TASK TO COMPLETE ->
Exact transcription of the data below is required, without the images.

Page images and extracted text ->
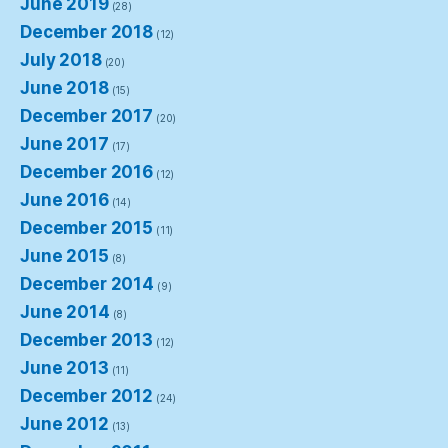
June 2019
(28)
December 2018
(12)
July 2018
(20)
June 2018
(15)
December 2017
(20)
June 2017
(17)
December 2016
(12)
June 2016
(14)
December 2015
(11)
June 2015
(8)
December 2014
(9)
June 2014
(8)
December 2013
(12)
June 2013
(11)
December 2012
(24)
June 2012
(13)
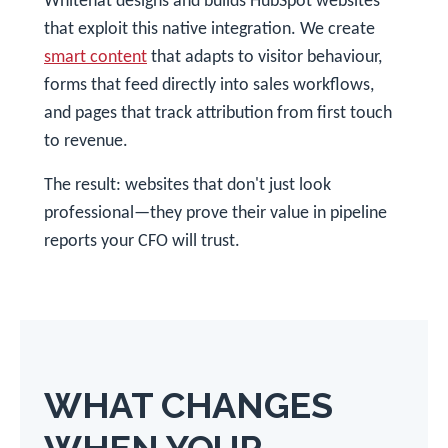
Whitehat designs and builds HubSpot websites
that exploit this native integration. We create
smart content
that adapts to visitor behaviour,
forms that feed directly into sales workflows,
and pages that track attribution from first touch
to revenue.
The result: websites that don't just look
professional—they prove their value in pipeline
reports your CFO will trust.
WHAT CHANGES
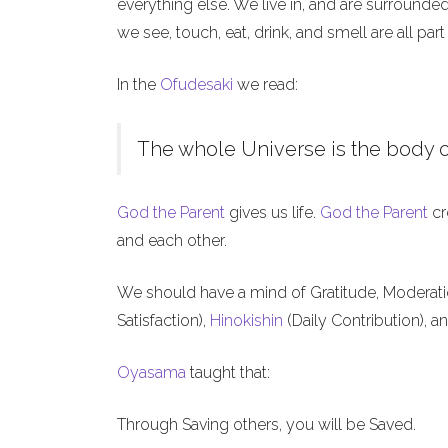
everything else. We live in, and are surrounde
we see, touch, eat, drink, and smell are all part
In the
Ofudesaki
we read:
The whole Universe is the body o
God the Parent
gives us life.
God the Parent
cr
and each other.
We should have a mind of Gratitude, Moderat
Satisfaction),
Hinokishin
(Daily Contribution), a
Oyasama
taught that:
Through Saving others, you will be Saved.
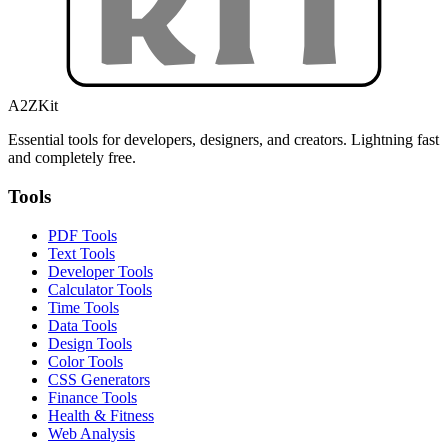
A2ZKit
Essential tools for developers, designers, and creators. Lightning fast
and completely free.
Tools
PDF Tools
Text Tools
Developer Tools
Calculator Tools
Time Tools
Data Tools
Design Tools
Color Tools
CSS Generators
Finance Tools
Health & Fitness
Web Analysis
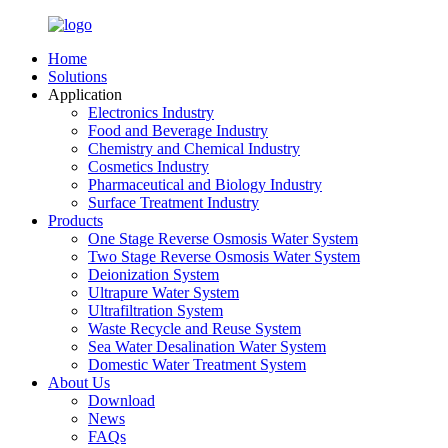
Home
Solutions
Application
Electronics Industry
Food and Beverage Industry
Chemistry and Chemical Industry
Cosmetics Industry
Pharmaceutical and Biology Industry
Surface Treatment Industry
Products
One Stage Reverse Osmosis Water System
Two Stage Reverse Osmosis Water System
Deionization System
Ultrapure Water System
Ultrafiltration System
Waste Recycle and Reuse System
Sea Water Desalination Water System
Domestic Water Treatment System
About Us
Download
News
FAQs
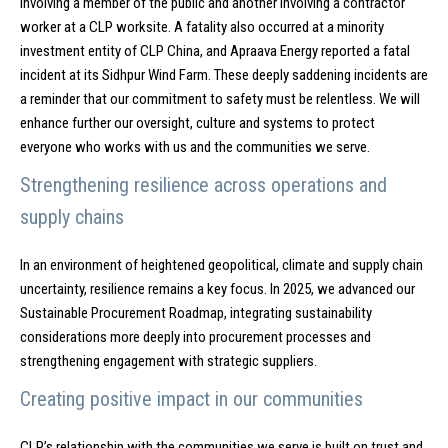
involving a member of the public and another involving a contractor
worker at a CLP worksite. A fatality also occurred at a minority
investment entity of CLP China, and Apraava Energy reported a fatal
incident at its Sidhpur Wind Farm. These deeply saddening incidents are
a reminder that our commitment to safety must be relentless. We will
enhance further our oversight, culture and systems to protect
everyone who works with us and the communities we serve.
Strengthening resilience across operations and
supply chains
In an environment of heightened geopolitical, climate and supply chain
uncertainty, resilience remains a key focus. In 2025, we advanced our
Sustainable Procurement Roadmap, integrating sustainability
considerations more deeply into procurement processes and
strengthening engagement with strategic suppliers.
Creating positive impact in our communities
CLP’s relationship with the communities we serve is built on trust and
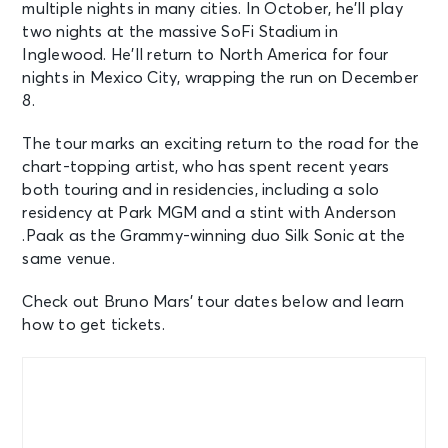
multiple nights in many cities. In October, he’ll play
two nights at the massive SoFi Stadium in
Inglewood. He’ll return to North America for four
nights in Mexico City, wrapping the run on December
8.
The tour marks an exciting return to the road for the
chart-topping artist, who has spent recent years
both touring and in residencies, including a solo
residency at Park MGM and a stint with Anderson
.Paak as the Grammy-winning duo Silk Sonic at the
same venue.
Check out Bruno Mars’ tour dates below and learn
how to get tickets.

YOUR SOLUTION ->
June 2019
(28)
December 2018
(12)
July 2018
(20)
June 2018
(15)
December 2017
(20)
June 2017
(17)
December 2016
(12)
June 2016
(14)
December 2015
(11)
June 2015
(8)
December 2014
(9)
June 2014
(8)
December 2013
(12)
June 2013
(11)
December 2012
(24)
June 2012
(13)
Whitehat designs and builds HubSpot websites
that exploit this native integration. We create
smart content
that adapts to visitor behaviour,
forms that feed directly into sales workflows,
and pages that track attribution from first touch
to revenue.
The result: websites that don't just look
professional—they prove their value in pipeline
reports your CFO will trust.
WHAT CHANGES
everything else. We live in, and are surrounde
we see, touch, eat, drink, and smell are all part
In the
Ofudesaki
we read:
The whole Universe is the body o
God the Parent
gives us life.
God the Parent
cr
and each other.
We should have a mind of Gratitude, Moderat
Satisfaction),
Hinokishin
(Daily Contribution), a
Oyasama
taught that:
Through Saving others, you will be Saved.
A2ZKit
Essential tools for developers, designers, and creators. Lightning fast
and completely free.
Tools
PDF Tools
Text Tools
Developer Tools
Calculator Tools
Time Tools
Data Tools
Design Tools
Color Tools
CSS Generators
Finance Tools
Health & Fitness
Web Analysis
Home
Solutions
Application
Electronics Industry
Food and Beverage Industry
Chemistry and Chemical Industry
Cosmetics Industry
Pharmaceutical and Biology Industry
Surface Treatment Industry
Products
One Stage Reverse Osmosis Water System
Two Stage Reverse Osmosis Water System
Deionization System
Ultrapure Water System
Ultrafiltration System
Waste Recycle and Reuse System
Sea Water Desalination Water System
Domestic Water Treatment System
About Us
Download
News
FAQs
involving a member of the public and another involving a contractor
worker at a CLP worksite. A fatality also occurred at a minority
investment entity of CLP China, and Apraava Energy reported a fatal
incident at its Sidhpur Wind Farm. These deeply saddening incidents are
a reminder that our commitment to safety must be relentless. We will
enhance further our oversight, culture and systems to protect
everyone who works with us and the communities we serve.
Strengthening resilience across operations and
supply chains
In an environment of heightened geopolitical, climate and supply chain
uncertainty, resilience remains a key focus. In 2025, we advanced our
Sustainable Procurement Roadmap, integrating sustainability
considerations more deeply into procurement processes and
strengthening engagement with strategic suppliers.
Creating positive impact in our communities
CLP’s relationship with the communities we serve is built on trust and
multiple nights in many cities. In October, he’ll play
two nights at the massive SoFi Stadium in
Inglewood. He’ll return to North America for four
nights in Mexico City, wrapping the run on December
8.
The tour marks an exciting return to the road for the
chart-topping artist, who has spent recent years
both touring and in residencies, including a solo
residency at Park MGM and a stint with Anderson
.Paak as the Grammy-winning duo Silk Sonic at the
same venue.
Check out Bruno Mars’ tour dates below and learn
how to get tickets.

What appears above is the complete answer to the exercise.